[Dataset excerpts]

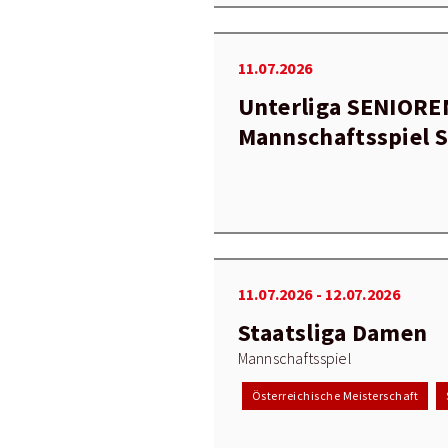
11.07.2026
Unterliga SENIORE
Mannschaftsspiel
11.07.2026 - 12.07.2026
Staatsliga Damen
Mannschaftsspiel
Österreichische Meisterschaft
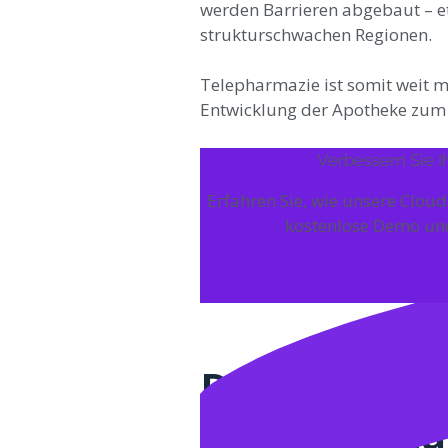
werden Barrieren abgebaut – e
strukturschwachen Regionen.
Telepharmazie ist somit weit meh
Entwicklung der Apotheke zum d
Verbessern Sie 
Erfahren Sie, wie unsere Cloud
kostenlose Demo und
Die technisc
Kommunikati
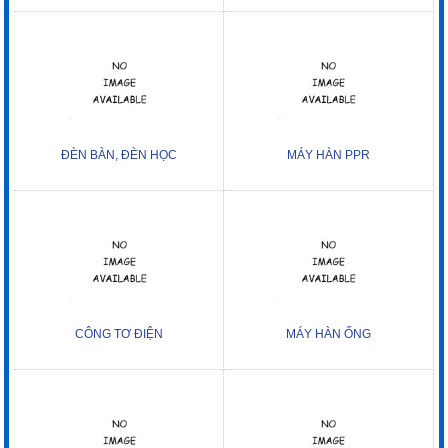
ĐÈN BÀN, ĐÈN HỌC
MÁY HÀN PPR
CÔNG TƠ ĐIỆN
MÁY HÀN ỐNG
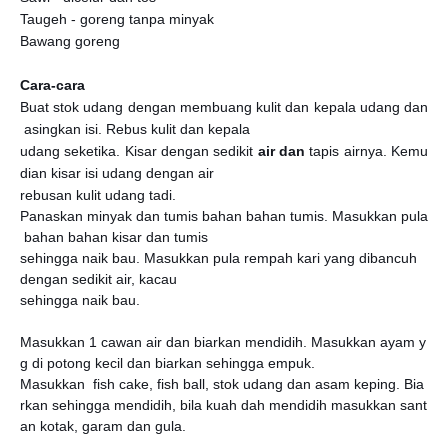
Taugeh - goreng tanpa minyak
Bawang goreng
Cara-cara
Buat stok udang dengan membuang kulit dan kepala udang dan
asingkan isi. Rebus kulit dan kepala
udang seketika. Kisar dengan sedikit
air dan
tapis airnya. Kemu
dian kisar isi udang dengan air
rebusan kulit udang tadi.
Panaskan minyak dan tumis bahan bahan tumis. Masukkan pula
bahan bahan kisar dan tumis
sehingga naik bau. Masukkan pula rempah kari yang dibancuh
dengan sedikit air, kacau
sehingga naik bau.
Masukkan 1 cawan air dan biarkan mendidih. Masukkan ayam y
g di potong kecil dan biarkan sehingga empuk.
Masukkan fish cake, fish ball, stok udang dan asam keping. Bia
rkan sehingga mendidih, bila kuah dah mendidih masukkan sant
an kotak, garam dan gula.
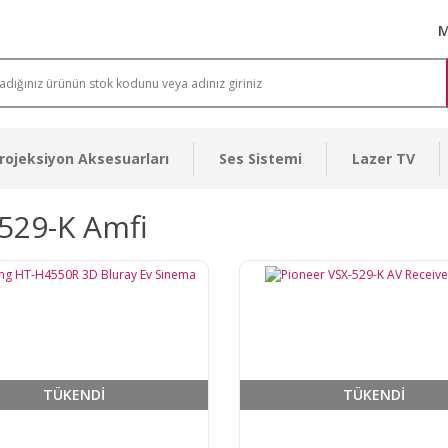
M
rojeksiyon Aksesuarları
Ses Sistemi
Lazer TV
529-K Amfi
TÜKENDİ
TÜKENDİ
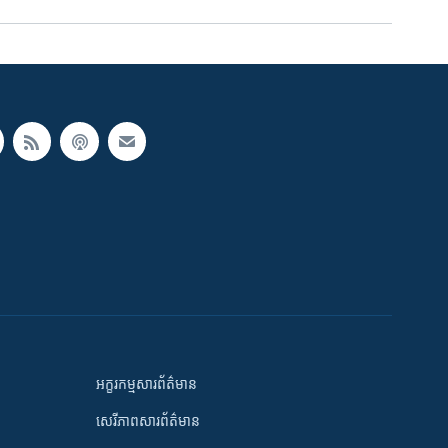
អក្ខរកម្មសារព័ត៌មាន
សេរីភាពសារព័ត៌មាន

> Problem description: Please go through each line of the data and count those that contain the string "stok"; give that number alone.

> Result of this task: 2